Features
Corea Competes Against Himself At Grammys
Now, The 71-year-old jazz pianist and composer is in the unusual position of competing against himself in two categories at the Feb. 10 awards show in Los Angeles.
“People in the music business say don’t make too many records because they’ll compete against one another,” Corea said in a phone interview. “Well, it’s exactly what’s happening, but I’m very happy about it because what I love to do is making a lot of music.”
His album Hot House, the latest chapter in his 40-year partnership with vibraphonist Gary Burton, has three nominations – best jazz instrumental album, improvised jazz solo for the title track and instrumental composition for “Mozart Goes Dancing.”
Further Explorations, on which he pays tribute to major influence Bill Evans and is joined by Evans trio alumni drummer Paul Motian and bassist Eddie Gomez, was nominated for best jazz instrumental album and improvised jazz solo for “Alice in Wonderland.”

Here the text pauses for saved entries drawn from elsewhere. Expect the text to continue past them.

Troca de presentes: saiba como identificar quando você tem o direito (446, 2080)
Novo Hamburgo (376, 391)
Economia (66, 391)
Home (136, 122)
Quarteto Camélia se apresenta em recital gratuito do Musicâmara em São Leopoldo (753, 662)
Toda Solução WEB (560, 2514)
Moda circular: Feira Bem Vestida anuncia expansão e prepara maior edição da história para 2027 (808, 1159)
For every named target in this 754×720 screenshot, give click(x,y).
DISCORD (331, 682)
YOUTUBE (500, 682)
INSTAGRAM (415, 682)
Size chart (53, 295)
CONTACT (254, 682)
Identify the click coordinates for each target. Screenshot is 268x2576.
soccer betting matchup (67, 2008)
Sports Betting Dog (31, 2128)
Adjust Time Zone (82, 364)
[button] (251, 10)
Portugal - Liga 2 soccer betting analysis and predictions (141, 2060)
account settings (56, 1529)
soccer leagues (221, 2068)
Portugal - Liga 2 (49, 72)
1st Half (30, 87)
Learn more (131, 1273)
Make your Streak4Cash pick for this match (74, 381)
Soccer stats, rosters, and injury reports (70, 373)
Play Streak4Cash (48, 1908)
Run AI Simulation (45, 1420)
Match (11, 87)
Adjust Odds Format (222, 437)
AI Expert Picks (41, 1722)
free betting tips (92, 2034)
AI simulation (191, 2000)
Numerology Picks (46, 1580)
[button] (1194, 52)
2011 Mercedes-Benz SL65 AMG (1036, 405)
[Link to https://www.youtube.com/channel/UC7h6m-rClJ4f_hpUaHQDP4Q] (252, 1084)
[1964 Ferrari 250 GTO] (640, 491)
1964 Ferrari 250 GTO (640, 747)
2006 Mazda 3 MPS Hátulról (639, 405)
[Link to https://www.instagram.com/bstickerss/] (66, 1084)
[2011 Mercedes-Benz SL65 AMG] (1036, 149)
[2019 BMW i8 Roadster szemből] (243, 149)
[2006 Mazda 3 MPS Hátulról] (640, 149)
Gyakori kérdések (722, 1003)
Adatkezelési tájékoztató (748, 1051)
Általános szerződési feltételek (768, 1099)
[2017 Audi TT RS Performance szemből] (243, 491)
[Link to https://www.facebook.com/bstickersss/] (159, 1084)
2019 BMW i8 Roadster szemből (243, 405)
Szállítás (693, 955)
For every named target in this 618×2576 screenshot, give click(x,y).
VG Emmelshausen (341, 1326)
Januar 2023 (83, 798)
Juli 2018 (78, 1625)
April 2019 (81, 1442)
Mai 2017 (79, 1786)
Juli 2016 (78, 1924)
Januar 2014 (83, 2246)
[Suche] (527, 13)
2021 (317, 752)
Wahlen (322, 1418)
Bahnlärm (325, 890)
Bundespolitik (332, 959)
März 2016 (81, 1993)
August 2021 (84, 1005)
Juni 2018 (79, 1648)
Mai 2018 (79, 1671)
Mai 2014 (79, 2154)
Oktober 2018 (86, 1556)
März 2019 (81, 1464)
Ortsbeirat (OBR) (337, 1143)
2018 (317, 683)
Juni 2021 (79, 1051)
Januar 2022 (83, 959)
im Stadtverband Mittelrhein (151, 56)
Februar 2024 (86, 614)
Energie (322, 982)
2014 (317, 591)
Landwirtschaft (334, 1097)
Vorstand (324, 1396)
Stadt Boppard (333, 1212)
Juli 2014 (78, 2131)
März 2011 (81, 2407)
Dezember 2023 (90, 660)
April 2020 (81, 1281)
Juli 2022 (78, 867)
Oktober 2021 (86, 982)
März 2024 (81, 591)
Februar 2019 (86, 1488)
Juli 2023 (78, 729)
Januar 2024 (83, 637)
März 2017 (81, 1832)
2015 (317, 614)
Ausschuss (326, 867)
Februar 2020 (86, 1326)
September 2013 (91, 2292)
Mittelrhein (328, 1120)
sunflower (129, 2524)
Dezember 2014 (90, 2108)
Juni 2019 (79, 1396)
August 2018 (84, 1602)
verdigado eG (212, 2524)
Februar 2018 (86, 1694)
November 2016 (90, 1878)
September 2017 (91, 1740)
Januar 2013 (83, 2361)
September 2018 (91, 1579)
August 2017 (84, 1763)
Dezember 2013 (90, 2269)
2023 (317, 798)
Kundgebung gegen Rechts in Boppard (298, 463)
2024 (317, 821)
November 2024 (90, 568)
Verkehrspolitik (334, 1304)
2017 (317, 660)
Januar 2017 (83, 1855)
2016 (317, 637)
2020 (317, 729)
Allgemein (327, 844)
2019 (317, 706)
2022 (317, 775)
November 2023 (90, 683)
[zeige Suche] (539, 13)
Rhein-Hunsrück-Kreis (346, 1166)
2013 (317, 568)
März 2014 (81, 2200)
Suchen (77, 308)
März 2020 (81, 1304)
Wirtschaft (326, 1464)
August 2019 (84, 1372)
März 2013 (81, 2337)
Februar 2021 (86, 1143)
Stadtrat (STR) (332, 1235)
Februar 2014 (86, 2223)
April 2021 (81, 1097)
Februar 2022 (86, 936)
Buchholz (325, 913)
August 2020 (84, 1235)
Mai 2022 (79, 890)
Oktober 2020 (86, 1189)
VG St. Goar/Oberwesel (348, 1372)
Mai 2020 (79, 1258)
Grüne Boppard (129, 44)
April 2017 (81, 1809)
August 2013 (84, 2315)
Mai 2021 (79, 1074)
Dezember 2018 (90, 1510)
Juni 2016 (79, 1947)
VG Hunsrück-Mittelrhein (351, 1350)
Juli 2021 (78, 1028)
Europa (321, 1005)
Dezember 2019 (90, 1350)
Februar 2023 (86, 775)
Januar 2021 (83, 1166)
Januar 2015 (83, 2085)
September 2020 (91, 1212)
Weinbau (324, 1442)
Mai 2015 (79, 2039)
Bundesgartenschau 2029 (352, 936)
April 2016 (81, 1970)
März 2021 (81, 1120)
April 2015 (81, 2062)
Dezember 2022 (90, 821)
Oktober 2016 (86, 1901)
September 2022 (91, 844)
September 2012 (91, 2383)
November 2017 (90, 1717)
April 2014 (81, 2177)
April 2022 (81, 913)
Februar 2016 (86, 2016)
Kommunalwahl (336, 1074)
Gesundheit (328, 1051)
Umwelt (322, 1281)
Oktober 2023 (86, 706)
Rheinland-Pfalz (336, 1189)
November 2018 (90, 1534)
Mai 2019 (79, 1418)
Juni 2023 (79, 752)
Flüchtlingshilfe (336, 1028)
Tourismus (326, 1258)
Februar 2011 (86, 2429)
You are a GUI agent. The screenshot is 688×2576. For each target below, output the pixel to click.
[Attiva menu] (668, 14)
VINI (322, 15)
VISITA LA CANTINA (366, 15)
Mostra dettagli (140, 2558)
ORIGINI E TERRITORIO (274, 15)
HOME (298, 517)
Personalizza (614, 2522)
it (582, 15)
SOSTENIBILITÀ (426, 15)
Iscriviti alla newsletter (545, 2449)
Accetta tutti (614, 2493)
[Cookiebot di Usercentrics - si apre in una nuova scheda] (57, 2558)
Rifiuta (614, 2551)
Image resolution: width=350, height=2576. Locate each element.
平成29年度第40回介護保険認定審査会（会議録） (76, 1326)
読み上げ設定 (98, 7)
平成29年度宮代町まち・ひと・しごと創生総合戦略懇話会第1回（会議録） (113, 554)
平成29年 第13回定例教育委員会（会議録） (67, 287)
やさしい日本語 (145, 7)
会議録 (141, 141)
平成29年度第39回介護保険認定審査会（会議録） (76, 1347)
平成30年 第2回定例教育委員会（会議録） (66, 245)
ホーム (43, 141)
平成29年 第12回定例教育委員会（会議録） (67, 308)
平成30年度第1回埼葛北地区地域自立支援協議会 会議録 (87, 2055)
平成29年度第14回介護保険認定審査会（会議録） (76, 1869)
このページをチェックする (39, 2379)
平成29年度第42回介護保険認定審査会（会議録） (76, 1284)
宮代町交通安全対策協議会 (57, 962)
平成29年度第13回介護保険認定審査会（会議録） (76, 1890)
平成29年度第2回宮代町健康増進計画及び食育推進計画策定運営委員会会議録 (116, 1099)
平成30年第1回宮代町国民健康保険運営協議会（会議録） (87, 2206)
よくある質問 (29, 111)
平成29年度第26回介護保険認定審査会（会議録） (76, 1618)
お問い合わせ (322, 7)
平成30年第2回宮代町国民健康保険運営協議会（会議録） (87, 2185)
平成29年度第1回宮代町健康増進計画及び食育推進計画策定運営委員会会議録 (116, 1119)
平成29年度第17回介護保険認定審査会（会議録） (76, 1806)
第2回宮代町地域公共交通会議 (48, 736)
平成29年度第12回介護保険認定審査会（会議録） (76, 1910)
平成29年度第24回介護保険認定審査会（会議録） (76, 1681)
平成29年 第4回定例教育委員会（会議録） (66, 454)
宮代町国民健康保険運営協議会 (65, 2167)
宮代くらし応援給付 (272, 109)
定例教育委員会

The five Grammy nominations bring Corea’s career total to 62, tying him for fourth place with composer John Williams for most nominations. He trails only Quincy Jones (79), Georg Solti (74) and Henry Mancini (71). Corea has won 18 Grammys, including two last year for Forever, an electric-acoustic album on which the pianist, bassist Stanley Clarke and drummer Lenny White explored the roots of their groundbreaking 1970s jazz-rock fusion band Return to Forever.
Corea appreciated the Grammy recognition for Further Explorations, one of the last recordings by Motian, who died two months before the album’s release in January 2012.
The two-CD set was recorded over two weeks at the Blue Note jazz club nearly 50 years after the release of Evans’ landmark Explorations LP. Those early Evans recordings with Motian and bassist Scott LaFaro expanded the vocabulary for modern piano-trio jazz, Corea says, by introducing “a conversational approach to playing” in which the drums and bass interacted with the piano as equals.
The album includes originals by each trio member, Evans’ own compositions and standards that Evans made his own, such as “Alice in Wonderland” from the Disney film.
“None of us wanted to just go in and try to reproduce Bill Evans trio music,” Corea said. “That’s why the concept of ‘Further Explorations’ … it was the idea of let’s explore it further.”
While Further Explorations was a onetime project, Hot House continues a duo collaboration with Burton dating back to 1972 that has included four Grammy-winning albums on which they mostly played Corea’s compositions.
To mark their 40th anniversary, the pair decided to focus on a standards repertoire for the first time with Corea writing new arrangements for music such as Antonio Carlos Jobim’s “Chega de Saudade,” Thelonious Monk’s “Light Blue” and Dave Brubeck’s “Strange Meadow Lark,” which they played early in their careers.
The Grammy-nominated title track is a composition by bebop pianist Tadd Dameron that was popularized by Charlie Parker and Dizzy Gillespie.
“When I came to New York after high school in 1959 and started to meet musicians, Hot House was like a standard jam session tune,” Corea said. “It looked like a good way to sum up the whole album … which was our roots.”
The only original tune on Hot House is “Mozart Goes Dancing,” on which Corea combined a harmonic progression familiar to Mozart with Latin rhythms. He enlisted the Harlem String Quartet to join the duo, which he says is a harbinger for future recordings.
Corea also released The Continents, a six-movement concerto for jazz quintet and chamber orchestra, last year and The Mothership Returns, a double-CD with a bonus DVD, recorded during a 2011 tour by the latest incarnation of Return To Forever.
Immediately after the Grammys, the pianist plans to stay in L.A. to mix his next album with his new acoustic-electric band, Chick Corea & The Vigil, which includes saxophonist Tim Garland as well as young musicians Hadrien Feraud on bass, guitarist Charles Altura and drummer Marcus Gilmore, the grandson of renowned drummer Roy Haynes, who played on Corea’s breakthrough 1968 trio album Now He Sings, Now He Sobs.
“The idea of The Vigil is to defy the norm of boxing you into playing music in a certain style,” Corea said. “It’s about how to keep a free mind as a musician.”